Wednesday, August 19, 2020

Product spaces for hyperreal and full conditional probabilities

I think the following is a consequence of a hyperreal variant of the Horn-Tarski extension theorem for measures on boolean algebras:

Claim: Suppose that <Ωi, Fi, Pi> for i ∈ I is a finitely additive probability space with values in some field R* of hyperreals. Then, assuming the Axiom of Choice, there is a hyperreal-valued finitely additive probability space <Ω, 2Ω, P> where Ω = ∏i ∈ IΩi and where the Ωi-valued random variables πi given by the natural projections of Ω to Ωi are independent and have the distributions given by the Pi.

Note that the values of P might be in a hyperreal field larger than R*.

Given the Claim, and given the well-known correspondences between hyperreal-valued probabilities and full conditional real-valued probabilities, it follows that we can define meaningful product-space conditional real-valued probabilities.

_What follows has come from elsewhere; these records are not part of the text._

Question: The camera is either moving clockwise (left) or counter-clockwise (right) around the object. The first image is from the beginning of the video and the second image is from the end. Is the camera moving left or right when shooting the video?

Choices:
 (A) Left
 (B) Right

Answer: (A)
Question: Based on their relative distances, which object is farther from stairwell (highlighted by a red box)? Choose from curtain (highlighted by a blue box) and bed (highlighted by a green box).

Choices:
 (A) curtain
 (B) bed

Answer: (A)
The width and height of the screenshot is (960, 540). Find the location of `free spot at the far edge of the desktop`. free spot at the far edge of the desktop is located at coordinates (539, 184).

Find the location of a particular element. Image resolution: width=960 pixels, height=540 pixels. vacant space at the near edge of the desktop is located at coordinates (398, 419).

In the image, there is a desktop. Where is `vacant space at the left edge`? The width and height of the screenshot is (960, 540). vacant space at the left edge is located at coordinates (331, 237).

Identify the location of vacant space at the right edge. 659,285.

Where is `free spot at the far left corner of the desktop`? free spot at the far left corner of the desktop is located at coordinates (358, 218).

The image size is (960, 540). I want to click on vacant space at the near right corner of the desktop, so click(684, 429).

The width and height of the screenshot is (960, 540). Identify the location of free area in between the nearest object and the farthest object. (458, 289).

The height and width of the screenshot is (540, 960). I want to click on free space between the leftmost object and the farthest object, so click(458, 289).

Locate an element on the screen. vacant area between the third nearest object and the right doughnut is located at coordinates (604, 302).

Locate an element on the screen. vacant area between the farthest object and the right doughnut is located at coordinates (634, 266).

It would be really nice if the product-space conditional probabilities were unique in the special case where Fi is the power set of Ωi, or at least if they were close enough to uniqueness to define the same real-valued conditional probabilities.

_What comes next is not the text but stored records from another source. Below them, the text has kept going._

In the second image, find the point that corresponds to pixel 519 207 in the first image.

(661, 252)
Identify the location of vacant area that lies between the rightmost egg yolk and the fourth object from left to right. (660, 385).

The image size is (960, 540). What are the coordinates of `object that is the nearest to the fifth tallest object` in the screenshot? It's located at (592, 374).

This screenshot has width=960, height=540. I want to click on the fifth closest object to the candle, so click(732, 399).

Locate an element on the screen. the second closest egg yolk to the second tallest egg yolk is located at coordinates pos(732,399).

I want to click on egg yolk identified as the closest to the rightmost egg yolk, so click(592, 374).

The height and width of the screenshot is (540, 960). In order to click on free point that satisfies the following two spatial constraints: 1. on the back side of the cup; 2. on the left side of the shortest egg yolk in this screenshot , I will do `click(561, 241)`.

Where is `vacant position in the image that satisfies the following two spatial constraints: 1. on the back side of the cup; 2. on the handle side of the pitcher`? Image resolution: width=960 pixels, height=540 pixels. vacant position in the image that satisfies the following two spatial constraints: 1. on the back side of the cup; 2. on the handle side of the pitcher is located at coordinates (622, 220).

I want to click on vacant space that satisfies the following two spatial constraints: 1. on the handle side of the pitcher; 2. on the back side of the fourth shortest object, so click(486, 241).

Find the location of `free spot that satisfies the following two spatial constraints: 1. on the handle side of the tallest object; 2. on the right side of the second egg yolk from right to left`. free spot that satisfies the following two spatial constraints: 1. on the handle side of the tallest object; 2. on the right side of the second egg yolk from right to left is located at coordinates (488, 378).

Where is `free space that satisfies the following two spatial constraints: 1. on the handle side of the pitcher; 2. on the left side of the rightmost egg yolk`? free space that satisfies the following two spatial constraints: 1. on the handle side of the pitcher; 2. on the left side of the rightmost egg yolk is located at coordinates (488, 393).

For a particularly interesting case, consider the case where X and Y are generated by uniform throws of a dart at the interval [0, 1], and we have a regular finitely additive hyperreal-valued probability on [0, 1] (regular meaning that all non-empty sets have positive measure). Let Z be the point (X, Y) in the unit square.

Looking at how the proof of the Horn-Tarski extension theorem works, it seems to me that for any positive real number r, and any non-trivial line segment L along the x = y diagonal in the square [0, 1]2, there is a product measure P satisfying the conditions of the Claim (where P1 and P2 are the uniform measures on [0, 1]) such that P(L)=rP(H), where H is the horizontal line segment {(x, 0):x ∈ [0, 1]}. For instance, if L is the full diagonal, we would intuitively expect P(L)=21/2P(H), but in fact we can make P(L)=100000P(H) or P(L)=P(H)/100000 if we like. It is clear that such a discrepancy will generate different conditional probabilities.

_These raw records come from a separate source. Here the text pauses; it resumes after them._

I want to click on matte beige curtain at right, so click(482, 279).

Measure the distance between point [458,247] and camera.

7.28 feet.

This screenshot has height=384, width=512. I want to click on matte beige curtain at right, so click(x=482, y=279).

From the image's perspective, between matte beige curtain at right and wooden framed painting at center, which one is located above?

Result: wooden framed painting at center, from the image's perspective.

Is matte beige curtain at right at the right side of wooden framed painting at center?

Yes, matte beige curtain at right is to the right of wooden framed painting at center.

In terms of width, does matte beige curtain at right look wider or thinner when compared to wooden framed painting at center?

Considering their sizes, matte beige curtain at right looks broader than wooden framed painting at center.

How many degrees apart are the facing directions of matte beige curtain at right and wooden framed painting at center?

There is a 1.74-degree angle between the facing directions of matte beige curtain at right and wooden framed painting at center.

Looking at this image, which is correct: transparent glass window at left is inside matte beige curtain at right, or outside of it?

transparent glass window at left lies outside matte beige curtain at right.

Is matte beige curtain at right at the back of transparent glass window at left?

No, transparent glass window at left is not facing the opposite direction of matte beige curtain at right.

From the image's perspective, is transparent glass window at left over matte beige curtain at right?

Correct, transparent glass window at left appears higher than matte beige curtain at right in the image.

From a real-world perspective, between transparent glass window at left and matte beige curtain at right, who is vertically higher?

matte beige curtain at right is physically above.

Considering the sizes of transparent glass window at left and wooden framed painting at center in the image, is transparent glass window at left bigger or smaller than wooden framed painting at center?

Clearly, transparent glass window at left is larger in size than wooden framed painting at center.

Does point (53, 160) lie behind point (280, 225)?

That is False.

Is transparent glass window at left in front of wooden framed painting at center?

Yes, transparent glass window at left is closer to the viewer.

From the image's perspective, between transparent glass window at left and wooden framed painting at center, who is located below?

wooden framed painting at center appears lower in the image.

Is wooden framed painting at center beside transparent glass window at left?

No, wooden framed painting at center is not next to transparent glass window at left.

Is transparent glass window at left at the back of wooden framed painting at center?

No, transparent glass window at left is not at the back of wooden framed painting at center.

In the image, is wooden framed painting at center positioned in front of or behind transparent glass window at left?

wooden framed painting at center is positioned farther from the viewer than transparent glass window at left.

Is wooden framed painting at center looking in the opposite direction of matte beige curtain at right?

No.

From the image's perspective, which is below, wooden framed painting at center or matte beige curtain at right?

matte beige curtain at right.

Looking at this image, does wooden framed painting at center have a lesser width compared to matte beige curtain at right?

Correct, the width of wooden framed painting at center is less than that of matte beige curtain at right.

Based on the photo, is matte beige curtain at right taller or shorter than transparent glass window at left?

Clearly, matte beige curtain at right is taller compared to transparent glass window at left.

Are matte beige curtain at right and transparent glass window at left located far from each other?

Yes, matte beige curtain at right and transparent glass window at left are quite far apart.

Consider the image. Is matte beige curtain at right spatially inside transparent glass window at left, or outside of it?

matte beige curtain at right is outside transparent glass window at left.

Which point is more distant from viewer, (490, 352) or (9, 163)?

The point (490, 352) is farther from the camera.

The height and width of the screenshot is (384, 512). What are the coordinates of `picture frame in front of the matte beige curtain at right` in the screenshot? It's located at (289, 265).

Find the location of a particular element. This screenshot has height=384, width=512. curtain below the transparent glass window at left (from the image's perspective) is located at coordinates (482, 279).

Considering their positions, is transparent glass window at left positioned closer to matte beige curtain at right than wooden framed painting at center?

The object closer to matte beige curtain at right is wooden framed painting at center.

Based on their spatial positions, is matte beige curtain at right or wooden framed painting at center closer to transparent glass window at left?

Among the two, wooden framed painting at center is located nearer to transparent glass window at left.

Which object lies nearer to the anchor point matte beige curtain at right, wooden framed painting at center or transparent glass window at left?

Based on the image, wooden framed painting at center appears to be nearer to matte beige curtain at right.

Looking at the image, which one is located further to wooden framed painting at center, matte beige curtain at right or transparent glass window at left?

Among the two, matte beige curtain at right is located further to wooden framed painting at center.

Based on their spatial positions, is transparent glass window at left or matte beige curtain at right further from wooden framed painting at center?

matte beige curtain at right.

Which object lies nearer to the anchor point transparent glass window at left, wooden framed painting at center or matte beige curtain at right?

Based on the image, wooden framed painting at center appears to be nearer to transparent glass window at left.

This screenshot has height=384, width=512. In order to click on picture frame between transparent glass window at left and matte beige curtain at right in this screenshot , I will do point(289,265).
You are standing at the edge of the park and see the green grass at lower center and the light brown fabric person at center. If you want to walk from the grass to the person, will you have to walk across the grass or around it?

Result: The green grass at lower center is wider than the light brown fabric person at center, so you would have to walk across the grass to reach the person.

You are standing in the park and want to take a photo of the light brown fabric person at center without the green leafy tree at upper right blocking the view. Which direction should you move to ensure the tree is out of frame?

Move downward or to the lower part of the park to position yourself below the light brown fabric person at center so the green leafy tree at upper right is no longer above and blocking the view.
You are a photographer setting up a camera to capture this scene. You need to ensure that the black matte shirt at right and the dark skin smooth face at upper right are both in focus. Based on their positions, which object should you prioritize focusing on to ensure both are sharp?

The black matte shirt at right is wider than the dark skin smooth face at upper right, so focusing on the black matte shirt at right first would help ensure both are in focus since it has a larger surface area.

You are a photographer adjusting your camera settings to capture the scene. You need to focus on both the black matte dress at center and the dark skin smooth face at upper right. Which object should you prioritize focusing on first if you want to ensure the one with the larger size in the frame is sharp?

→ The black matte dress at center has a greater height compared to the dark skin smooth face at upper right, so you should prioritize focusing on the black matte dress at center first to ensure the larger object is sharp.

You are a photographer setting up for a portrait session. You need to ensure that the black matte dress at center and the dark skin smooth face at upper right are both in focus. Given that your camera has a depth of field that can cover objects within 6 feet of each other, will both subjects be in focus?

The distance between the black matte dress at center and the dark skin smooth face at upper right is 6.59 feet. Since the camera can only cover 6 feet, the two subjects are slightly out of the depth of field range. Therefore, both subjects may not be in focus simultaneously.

I haven’t checked all the details yet, so this could be all wrong.

But if it is right, here is a philosophical upshot. We would expect there to be a unique canonical product probability for independent random variables. However, if we insist on probabilities that are so fine-grained as to tell infinitesimal differences apart, then we do not at present have any such unique canonical product probability. If we are to have one, we need some condition going beyond independence.

This is part of a larger set of claims, namely that we do not at present have a clear notion of what “uniform probability” means once we make our probabilities more finegrained than classical real-valued probability.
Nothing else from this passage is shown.